Instructions for the task
Please, from the entries below, transcribe exactly the lines that begin at the line with "También te puede interesar" and end at the line with "Faire une facture sans TVA", without the pictures.

(Saved entries)

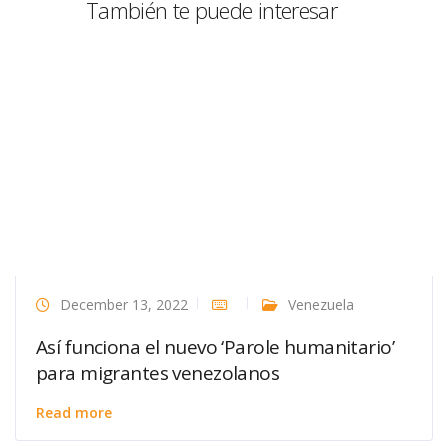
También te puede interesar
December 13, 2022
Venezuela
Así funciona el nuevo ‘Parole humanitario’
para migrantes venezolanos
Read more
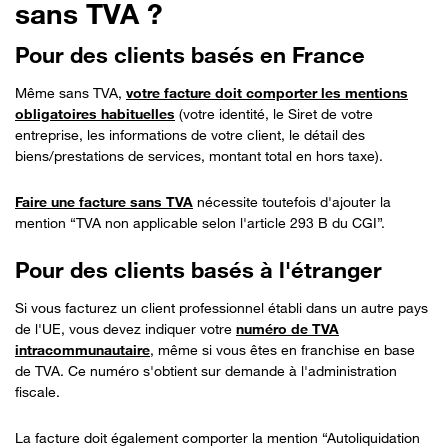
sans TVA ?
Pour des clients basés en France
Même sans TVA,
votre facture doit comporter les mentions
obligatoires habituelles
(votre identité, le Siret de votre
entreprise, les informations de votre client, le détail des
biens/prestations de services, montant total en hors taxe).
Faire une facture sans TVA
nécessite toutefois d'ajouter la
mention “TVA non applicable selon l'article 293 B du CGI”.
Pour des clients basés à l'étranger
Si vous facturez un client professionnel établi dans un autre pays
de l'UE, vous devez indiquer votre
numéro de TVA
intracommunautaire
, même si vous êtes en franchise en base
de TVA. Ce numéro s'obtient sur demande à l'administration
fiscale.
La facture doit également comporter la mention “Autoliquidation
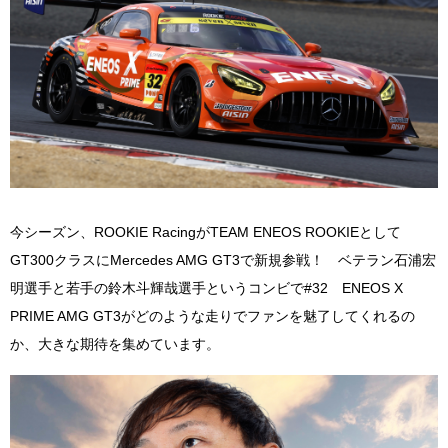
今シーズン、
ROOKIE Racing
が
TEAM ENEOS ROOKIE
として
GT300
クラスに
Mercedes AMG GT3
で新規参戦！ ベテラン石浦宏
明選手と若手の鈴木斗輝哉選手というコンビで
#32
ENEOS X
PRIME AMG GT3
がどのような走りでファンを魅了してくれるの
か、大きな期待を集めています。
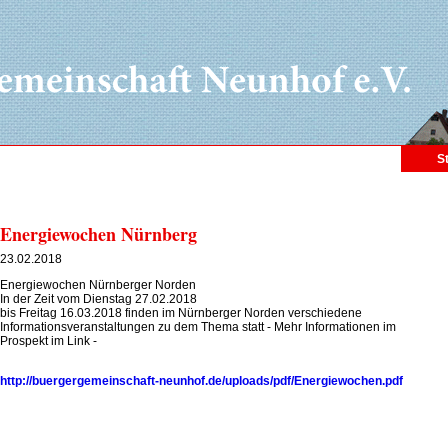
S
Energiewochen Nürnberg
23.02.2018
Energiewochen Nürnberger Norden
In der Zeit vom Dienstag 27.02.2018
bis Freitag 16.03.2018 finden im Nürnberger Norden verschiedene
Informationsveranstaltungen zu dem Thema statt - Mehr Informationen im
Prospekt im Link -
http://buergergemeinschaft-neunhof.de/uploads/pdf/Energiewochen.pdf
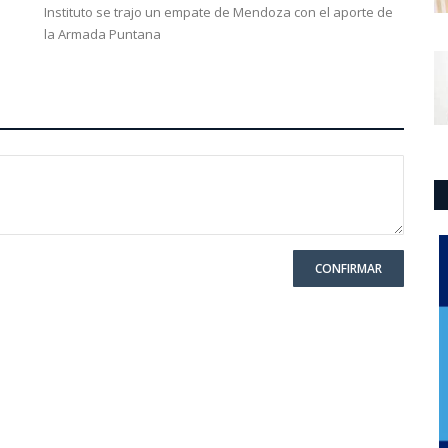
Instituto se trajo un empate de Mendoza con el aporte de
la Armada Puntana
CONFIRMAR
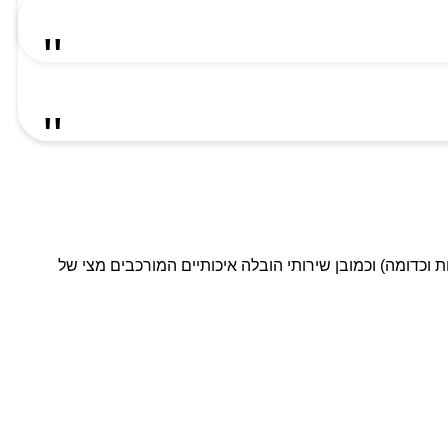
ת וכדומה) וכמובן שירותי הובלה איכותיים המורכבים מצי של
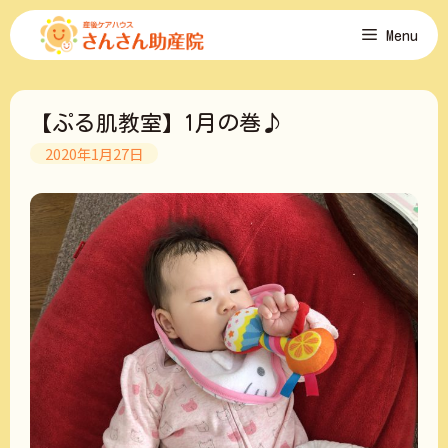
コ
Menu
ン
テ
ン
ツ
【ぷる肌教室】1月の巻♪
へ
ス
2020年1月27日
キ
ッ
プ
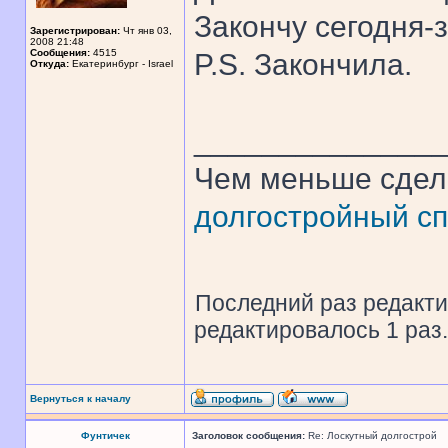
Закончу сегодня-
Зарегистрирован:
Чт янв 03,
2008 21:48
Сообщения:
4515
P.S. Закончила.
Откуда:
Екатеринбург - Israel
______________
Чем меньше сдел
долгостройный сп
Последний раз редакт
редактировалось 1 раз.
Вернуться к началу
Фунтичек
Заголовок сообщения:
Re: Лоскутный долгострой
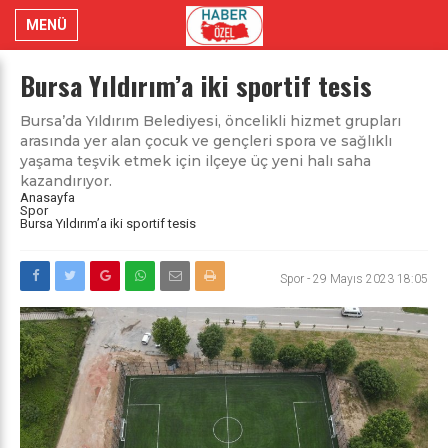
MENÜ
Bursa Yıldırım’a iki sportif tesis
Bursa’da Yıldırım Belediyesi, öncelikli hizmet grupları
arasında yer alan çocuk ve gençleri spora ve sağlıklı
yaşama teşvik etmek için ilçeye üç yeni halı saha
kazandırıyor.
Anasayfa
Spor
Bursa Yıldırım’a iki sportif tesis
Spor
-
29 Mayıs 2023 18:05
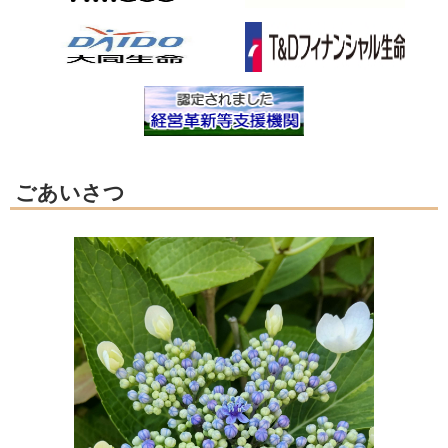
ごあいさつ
--
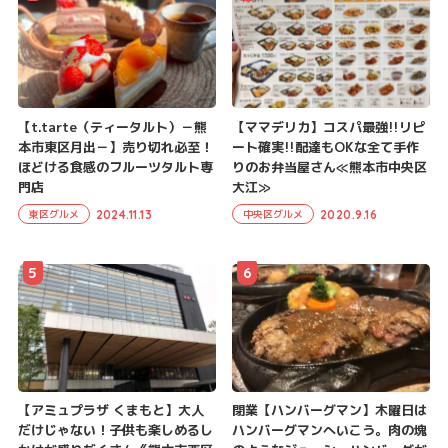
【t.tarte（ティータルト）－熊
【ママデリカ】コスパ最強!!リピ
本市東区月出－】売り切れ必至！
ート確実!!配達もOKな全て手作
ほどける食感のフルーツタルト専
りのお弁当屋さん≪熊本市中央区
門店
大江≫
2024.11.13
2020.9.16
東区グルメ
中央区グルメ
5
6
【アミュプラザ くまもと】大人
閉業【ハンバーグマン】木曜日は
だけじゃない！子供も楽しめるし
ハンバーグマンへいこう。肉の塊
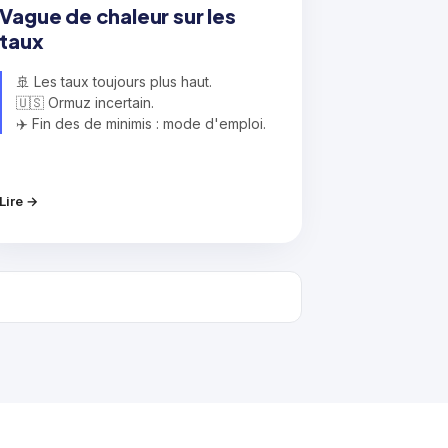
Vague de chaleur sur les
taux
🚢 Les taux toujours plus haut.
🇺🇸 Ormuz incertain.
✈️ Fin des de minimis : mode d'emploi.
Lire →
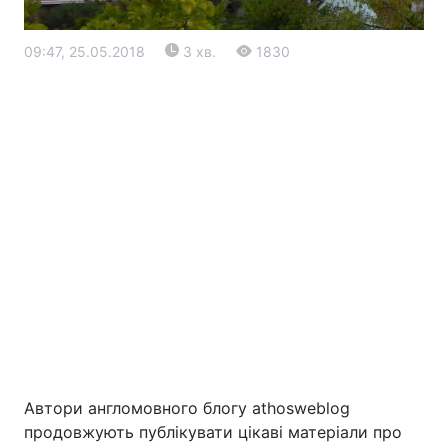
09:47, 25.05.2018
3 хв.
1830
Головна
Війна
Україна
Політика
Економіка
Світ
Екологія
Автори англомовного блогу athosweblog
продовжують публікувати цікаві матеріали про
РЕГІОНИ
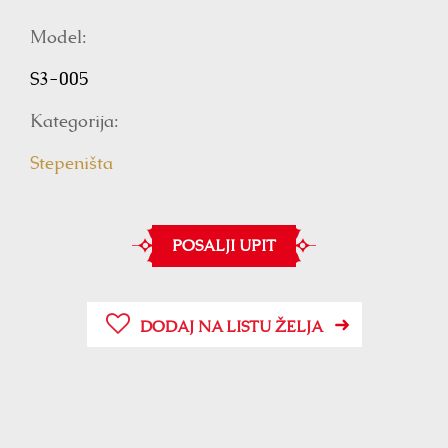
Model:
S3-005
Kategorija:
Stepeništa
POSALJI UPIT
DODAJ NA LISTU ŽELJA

Task output
También te puede interesar
December 13, 2022
Venezuela
Así funciona el nuevo ‘Parole humanitario’
para migrantes venezolanos
Read more
sans TVA ?
Pour des clients basés en France
Même sans TVA,
votre facture doit comporter les mentions
obligatoires habituelles
(votre identité, le Siret de votre
entreprise, les informations de votre client, le détail des
biens/prestations de services, montant total en hors taxe).
Faire une facture sans TVA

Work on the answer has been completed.